Although the holy grail of a single measure of educational gain remains out of reach, the TEF submissions suggest that by and large the sector has engaged with the challenge of articulating educational gain, albeit with more or less enthusiasm. Our initial analysis suggests that there are very good reasons to continue to pursue the development of a shared, but flexible, idea of educational gain – and open discussion of different models and the practical function each serves in furthering diverse institutional missions can aid in these efforts.

The above article appears as part of a crowdsourced analysis of TEF submissions, panel statements, and student submissions in December 2023. The authors would like to thank the following colleagues who gave up their time voluntarily to take part in this exercise and supported the analysis of educational gain: Brian Smith, Matt Jones, Alex Mortby, Julie Coverly, Liz Cleaver, Mark Peace, Zena Rittenhouse, Pernille Norregaard, Anna Buckett, Antony Aleksiev, Chrissie Draper, Ellie Reynolds, Helen Barefoot, Nick Moore, Maureen McLaughlin, Robert Eaton.

3 responses to “TEF submissions reveal a range of conceptions of educational gain

  1. It’s encouraging to see the sector engaging with this issue, and the work presented here is insightful, helpful, and well informed. Learning gain must also be evidenced beyond the university through doing good in the world, global citizenship, being assured and confident, acting ethically and with integrity, being resilient and aware, engaging in social and collective action, having an informed vision, applying sound knowledge and skills, and usng one’s agency in a never-ending pursuit of social justice and global responsibilty for all, while rejecting tyranny in all its forms.

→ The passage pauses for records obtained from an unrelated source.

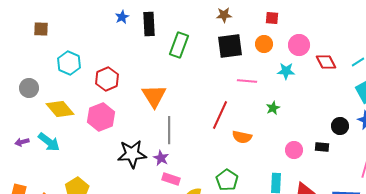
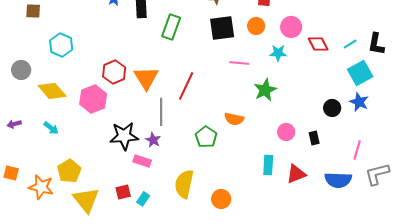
red hexagon: (107, 79) -> (114, 72), moved
green star: (273, 108) -> (265, 90), size x1.6
red line: (220, 115) -> (186, 86), moved
cyan arrow: (49, 142) -> (51, 128), moved, size x0.7
black rectangle: (322, 147) -> (314, 138), moved, turned 72
pink rectangle: (171, 179) -> (142, 161), moved
green pentagon: (227, 180) -> (206, 137), moved

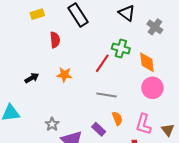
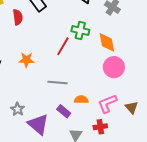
red semicircle: (55, 40) -> (18, 17), moved
gray line: (107, 95) -> (57, 83), moved
orange semicircle: (117, 119) -> (81, 100), turned -64
pink L-shape: (144, 124) -> (107, 103), turned 55

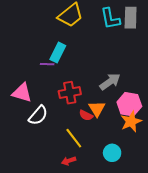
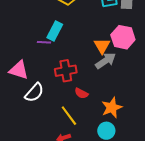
pink hexagon: (129, 104) -> (123, 37), moved
orange triangle: (97, 109) -> (102, 46), moved
orange star: (131, 121) -> (112, 108), moved

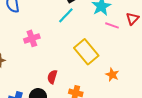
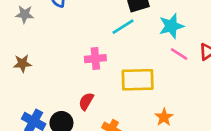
pink cross: (32, 38) -> (95, 59), moved
yellow rectangle: (86, 52) -> (138, 80), turned -65

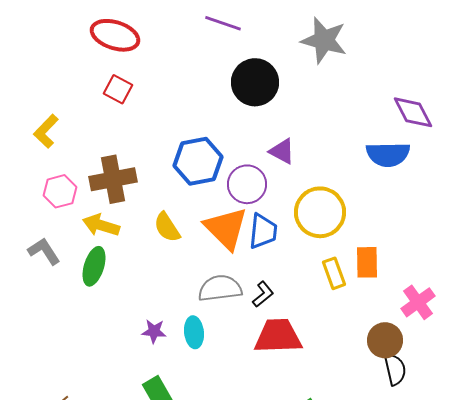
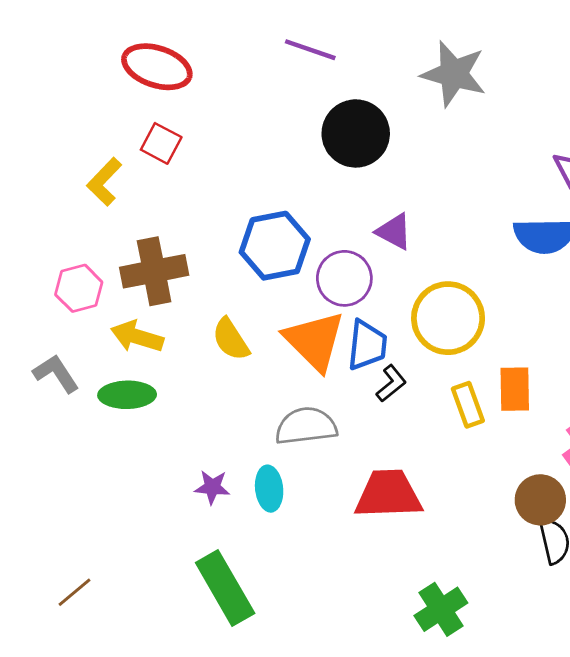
yellow L-shape: (46, 131) -> (104, 182), moved
green ellipse: (94, 266) -> (127, 395), turned 72
black L-shape: (263, 294) -> (391, 383), moved

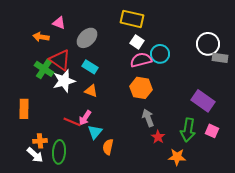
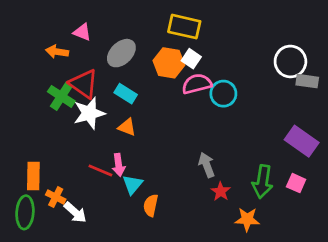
cyan circle: (160, 54) -> (223, 94), moved
orange hexagon: (141, 88) -> (169, 63), moved
purple rectangle: (203, 101) -> (302, 141), moved
orange rectangle: (24, 109) -> (33, 176), moved
pink arrow: (85, 118) -> (119, 165), turned -42
orange cross: (40, 141) -> (56, 197), turned 32
green ellipse: (59, 152) -> (25, 212), moved
white arrow: (35, 155) -> (75, 212), moved

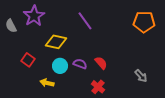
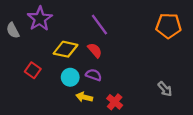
red semicircle: (101, 63) -> (95, 50), moved
yellow arrow: (47, 83) -> (84, 97), moved

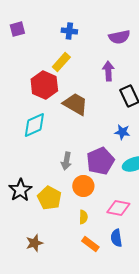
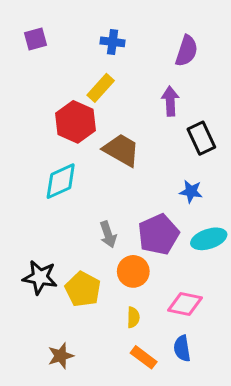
purple semicircle: (119, 37) -> (187, 51), turned -60
gray arrow: (66, 161) -> (108, 234), turned -30
black star: (20, 190) -> (40, 277), turned -30

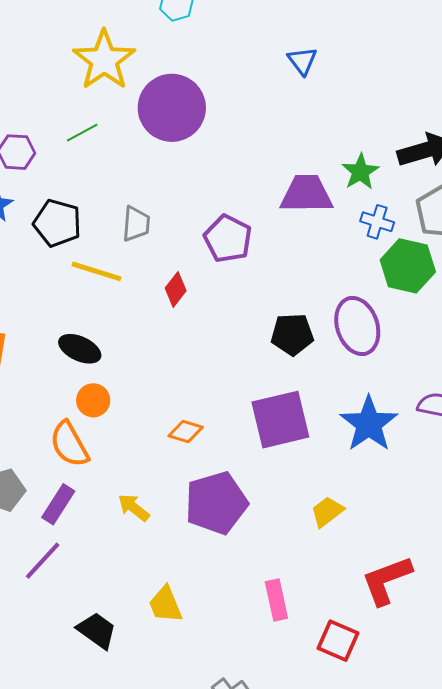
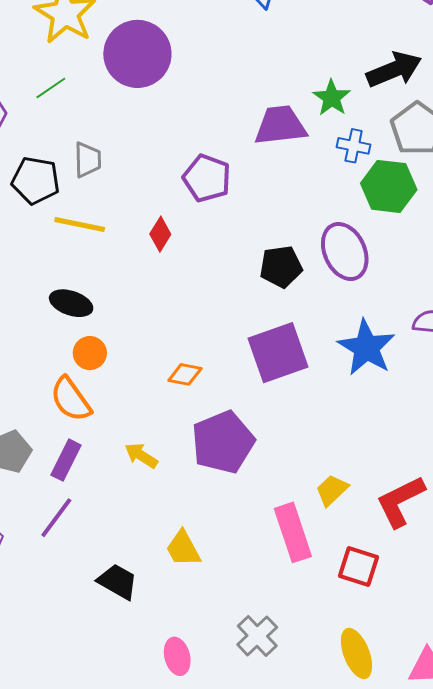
gray trapezoid: (136, 224) -> (88, 160), moved
yellow trapezoid: (327, 512) -> (332, 490), moved
pink rectangle: (276, 600) -> (293, 532), size x1.4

  2. It does seem odd that the OfS couldn’t at least set out some basic criteria for educational gain even if they weren’t able to articulate a clear definition.

    It seems pretty obvious that has to be some kind of measure of added value rather than just outcomes in order to avoid institutions rigging the system by restricting recruitment to those students who already have an advantage.

    It also seems obvious that any measure has to be multi-factorial to account for the various different ways in which education may benefit an individual (development of various capitals not just knowledge and skills).

    It also seems that the opinions of the students and graduates themselves on what constitutes value should play some part (e.g. more weight to graduate voice).

    That gives you three dimensions to assess submissions consistently. I wonder why they were not used.

  3. One would hope the OfS had some idea of what they were looking for, or else the TEF panels would not be able to make judgments against the criteria. It’d be helpful to the sector if OfS could share that understanding. In our case, the panel seemed to miss entirely all the evidence we provided about educational gain, so I did wonder if panels themselves did not agree on / fully understand this concept.